Bu hastalığın ilacı ne? Evinin dışına çıkacaksın. Temiz hava alacaksın. Sonra evinin penceresinden evinin içine bakacaksın. Ey Türk, yalnız sen değil, Fars da öyle bakacak.
Ne görüyorsunuz?
“Emperyalist” evinizin içinde. Kanlı gözlerle pencereden Ortadoğu’yu seyrediyor. Türk bölgesel emperyalisti de Fars bölgesel emperyalisti de Ortadoğu’daki petrole, gaza yalanarak bakıyor. Bir gözleriyle de birbirlerini kolluyor. Amaçlarına ulaşmak için kah Amerika’ya, kah Rusya’ya, kah Çin’e selam çakıyor.

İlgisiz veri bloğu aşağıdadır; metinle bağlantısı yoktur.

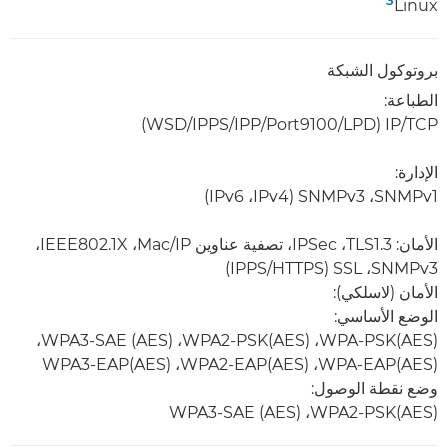
3
Linux‏
بروتوكول الشبكة
الطباعة:
TCP‏/IP ‏(LPD‏/Port9100‏/IPP‏/IPPS‏/WSD)
الإدارة:
SNMPv1، ‏SNMPv3 ‏(IPv4، ‏IPv6)
الأمان: TLS1.3، ‏IPSec، تصفية عناوين IP/‏Mac، ‏IEEE802.1X،
الأمان (لاسلكي):
الوضع الأساسي:
WPA-PSK(AES)‏، WPA2-PSK(AES)‏، WPA3-SAE (AES)‏،
WPA-EAP(AES)‏، WPA2-EAP(AES)‏، WPA3-EAP(AES)
وضع نقطة الوصول:
WPA2-PSK(AES)‏، WPA3-SAE (AES)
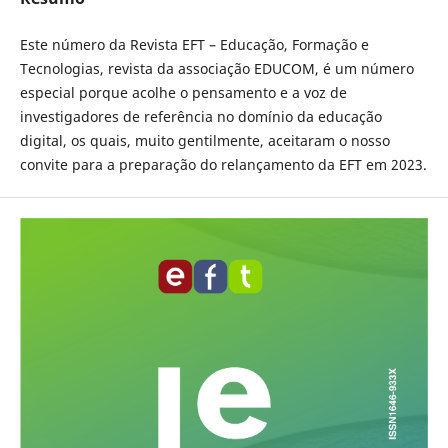
Este número da Revista EFT – Educação, Formação e
Tecnologias, revista da associação EDUCOM, é um número
especial porque acolhe o pensamento e a voz de
investigadores de referência no domínio da educação
digital, os quais, muito gentilmente, aceitaram o nosso
convite para a preparação do relançamento da EFT em 2023.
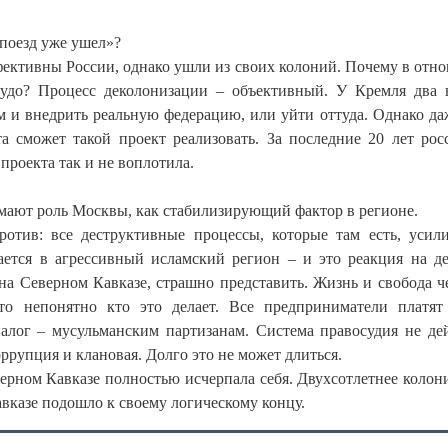
поезд уже ушел»?
фективны России, однако ушли из своих колоний. Почему в отн
удо? Процесс деколонизации – объективный. У Кремля два 
 и внедрить реальную федерацию, или уйти оттуда. Однако да
та сможет такой проект реализовать. За последние 20 лет рос
проекта так и не воплотила.
имают роль Москвы, как стабилизирующий фактор в регионе.
ротив: все деструктивные процессы, которые там есть, усил
ется в агрессивный исламский регион – и это реакция на д
на Северном Кавказе, страшно представить. Жизнь и свобода ч
 непонятно кто это делает. Все предприниматели платят
алог – мусульманским партизанам. Система правосудия не дей
оррупция и клановая. Долго это не может длиться.
ерном Кавказе полностью исчерпала себя. Двухсотлетнее колон
вказе подошло к своему логическому концу.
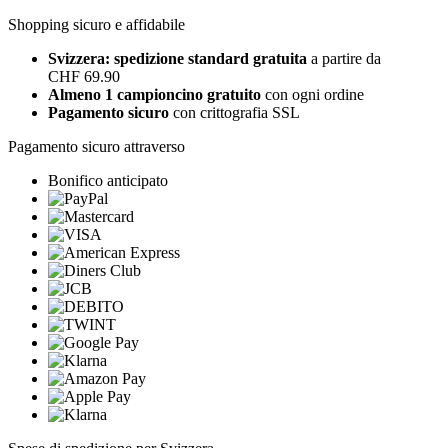
Shopping sicuro e affidabile
Svizzera: spedizione standard gratuita
a partire da
CHF 69.90
Almeno 1 campioncino gratuito
con ogni ordine
Pagamento sicuro
con crittografia SSL
Pagamento sicuro attraverso
Bonifico anticipato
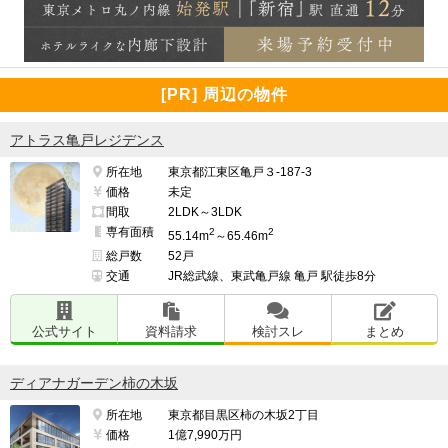
[PR] 周辺の物件
アトラス亀戸レジデンス
所在地
東京都江東区亀戸３-187-3
価格
未定
間取
2LDK～3LDK
専有面積
2
2
55.14m
～65.46m
総戸数
52戸
交通
JR総武線、東武亀戸線 亀戸 駅徒歩8分
公式サイト
資料請求
検討スレ
まとめ
ディアナガーデン柿の木坂
所在地
東京都目黒区柿の木坂2丁目
価格
1億7,990万円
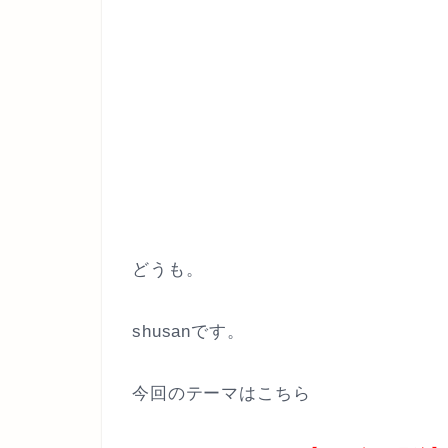
どうも。
shusanです。
今回のテーマはこちら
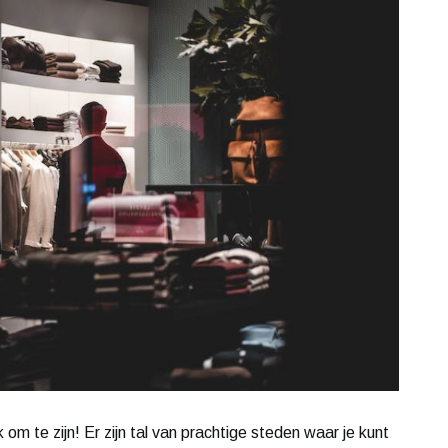
om te zijn! Er zijn tal van prachtige steden waar je kunt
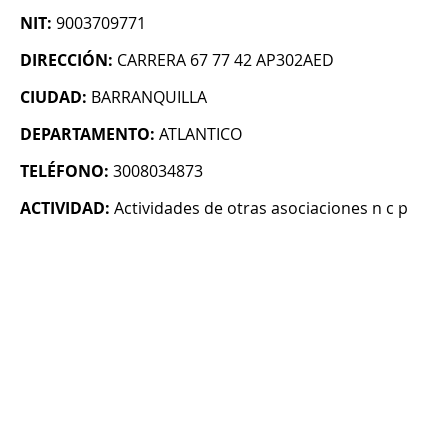
NIT:
9003709771
DIRECCIÓN:
CARRERA 67 77 42 AP302AED
CIUDAD:
BARRANQUILLA
DEPARTAMENTO:
ATLANTICO
TELÉFONO:
3008034873
ACTIVIDAD:
Actividades de otras asociaciones n c p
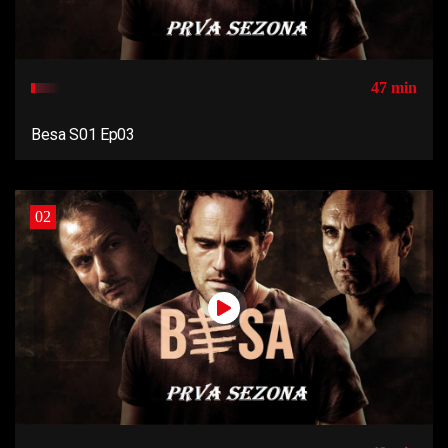
47 min
Besa S01 Ep03
02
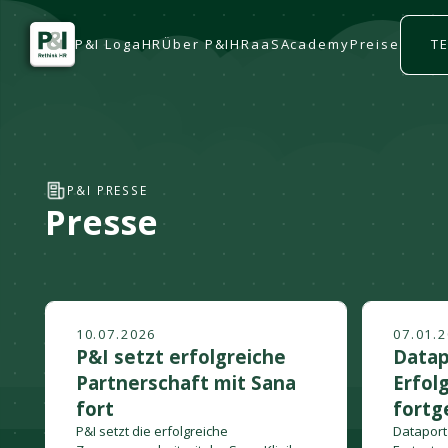
P&I LogaHR
Über P&I
HRaaS
Academy
Preise
T
P&I PRESSE
Presse
10.07.2026
07.01.
P&I setzt erfolgreiche
Datap
Partnerschaft mit Sana
Erfol
fort
fortg
P&I setzt die erfolgreiche
Dataport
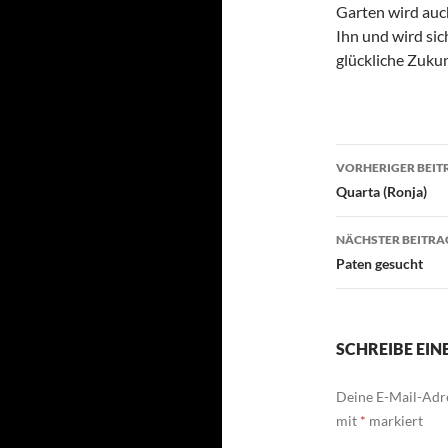
Garten wird auch 
Ihn und wird si
glückliche Zukun
Beitragsn
VORHERIGER BEIT
Quarta (Ronja)
NÄCHSTER BEITRA
Paten gesucht
SCHREIBE EI
Deine E-Mail-Adre
mit
*
markiert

Bunlar küresel hegemonyacının etekleri altında, bölgesel hegemonya için tepeden tırnağa silahlanıyor, Türk Sünni alemini, Fars Şia alemini kendi bayrağı altında toplamaya çalışıyor. Şurada mezhep kavgasını, burada etnik kavgayı kışkırtıyor. Birbirlerinin gırtlağına sarılmak için karşılıklı fırsat kolluyor.
Lakin bunlar asıl “kağnının gölgelerini” kendi gölgeleri sanıyor. Asıl kağnı ABD ve Rus küresel emperyalizmi. Bölgesel emperyalizmler bu kağnının gölgesinde yürüyor. Asıl pastayı küresel güçler yerken, bunlar masa altına dökülenleri birbirleriyle boğuşarak kapışıyor.
Kafa karışıklığının yarattığı baş ağrısı ilacının prospektüsünde işte bunlar yazıyor. Seni hasta eden “mikrop” evinin dışında değil, içinde…
Türk’ün evini Fars’ın evine, Fars’ın evini Türk’ün evine karşı “kışla” haline getirmek yerine, bu evleri tek bir avlunun etrafında birleştirdiğinde, bu evlere Suriyeli, Iraklı Arabın, Kürdün, Asuri’nin, Ezidi’nin, Ermeni’nin evlerini de kaynaştırdığında kafa karışıklığın da, baş ağrında geçecektir.
Şimdi artık müzmin baş ağrını sağaltacak ilacın adını da yazalım: Konfederalizm…
İşte “reçeten”:
Küresel emperyalizmi yenmek ve onu Ortadoğu’da cinayet işleyemez hale getirmek için evini bölgesel emperyalizmden temizleyeceksin. Birbirine düşmanlaştırılmış milletleri, dinleri, mezhepleri tek bir “demokratik ulus” içinde birleştireceksin. Binlerce aşirete bölünmüş Ortadoğu’da bu aşiretlerin “komünal, dayanışmacı, eşitlikçi” geleneklerini dirilteceksin, petrolünü, gazını, Fırat ve Dicle sularını insanca hakça halkın hizmetine ve refahına vereceksin, erkek egemenliğin kirlettiği, tiranlığın mahvettiği bu uygarlık merkezini kadın özgürlükçü demokratik cumhuriyete dönüştüreceksin.
İşte bu “reçeteyi” uyguladığın zaman ne kafa karışıklığın kalacak, ne başın çatlayacak.
Ey Türk Sünni dincisi ve ey Türk laik ulusalcısı şunu unutma: Düşman içimizdedir.